Transformers consist of an Encoder layer and a Decoder layer. The Encoder maps an input sequence to a set of features. The Decoder maps features to an output sequence of interest. In our case, the Encoder will map audio sample data to features which will be mapped to characters.
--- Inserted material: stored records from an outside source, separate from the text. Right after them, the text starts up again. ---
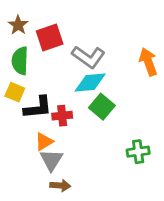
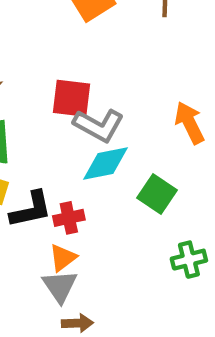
red square: (50, 37) -> (71, 98), moved, turned 32
green square: (102, 107) -> (157, 194), moved
orange triangle: (44, 142) -> (63, 258), moved

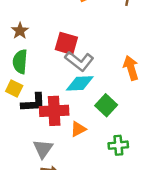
red cross: (69, 218) -> (54, 111), size x1.6
orange triangle: (63, 258) -> (78, 129), moved

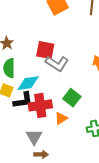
cyan diamond: (80, 83) -> (28, 83), moved
green square: (106, 105) -> (72, 98), moved

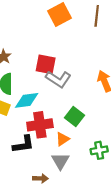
black L-shape: (23, 100) -> (23, 144), moved
gray triangle: (34, 137) -> (60, 161), moved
### **3.1 Transformer Input Layer**
In this section we'll define input layers for the Transformer model. The character parsing will use a sum of positional and token embeddings. The audio parsing will apply convolutional layers to downsample the input signals.

In [14]:
class TokenEmbedding(layers.Layer):
  def __init__(self, vocab_size=1000, max_length=100, num_hid=64):
    super(TokenEmbedding, self).__init__()
    # Define the token embedding layer:
    self.token_embedding = tf.keras.layers.Embedding(vocab_size, num_hid)
    # Define the position embedding layer:
    self.position_embedding = tf.keras.layers.Embedding(max_length, num_hid)

  def call(self, x):
    # Get the input sequence length:
    max_length = tf.shape(x)[-1]
    # Generate a token embedding:
    x = self.token_embedding(x)
    # Get the positions in the sequence:
    p = tf.range(start=0, limit=max_length, delta=1)
    # Generate a position embedding:
    p = self.position_embedding(p)
    return x + p

In [15]:
class SpeechFeatureEmbedding(layers.Layer):
  def __init__(self, num_hid, max_length=100, kernel_size=11, strides=2):
    super(SpeechFeatureEmbedding, self).__init__()
    # Define the convolutional layers:
    self.conv1 = tf.keras.layers.Conv1D(num_hid, 
                                        kernel_size=kernel_size, 
                                        strides=strides, 
                                        padding="same", 
                                        activation="relu")
    self.conv2 = tf.keras.layers.Conv1D(num_hid, 
                                        kernel_size=kernel_size, 
                                        strides=strides, 
                                        padding="same", 
                                        activation="relu")
    self.conv3 = tf.keras.layers.Conv1D(num_hid, 
                                        kernel_size=kernel_size, 
                                        strides=strides, 
                                        padding="same", 
                                        activation="relu")
    # Define the positional embedding:
    self.position_embedding = layers.Embedding(max_length, num_hid)

  def call(self, x):
    x = self.conv1(x)
    x = self.conv2(x)
    x = self.conv3(x)
    return x

### **3.2 Transformer Encoder Layer**
We'll now define the Encoder layer. The Encoder maps input sequences to low-level features.

In [16]:
class TransformerEncoder(layers.Layer):
  def __init__(self, embed_dim, num_heads, feed_forward_dim, dropout_rate=0.1):
    super(TransformerEncoder, self).__init__()
    # Define the attention layer:
    self.attn = layers.MultiHeadAttention(num_heads=num_heads, key_dim=embed_dim)
    # Define the feed-forward layer:
    self.ffn = keras.Sequential(
        [
         layers.Dense(feed_forward_dim, activation="relu"),
         layers.Dense(embed_dim),
        ]
    )
    # Define the normalization layers:
    self.layernorm1 = layers.LayerNormalization(epsilon=1e-6)
    self.layernorm2 = layers.LayerNormalization(epsilon=1e-6)
    # Define the dropout layers:
    self.dropout1 = layers.Dropout(dropout_rate)
    self.dropout2 = layers.Dropout(dropout_rate)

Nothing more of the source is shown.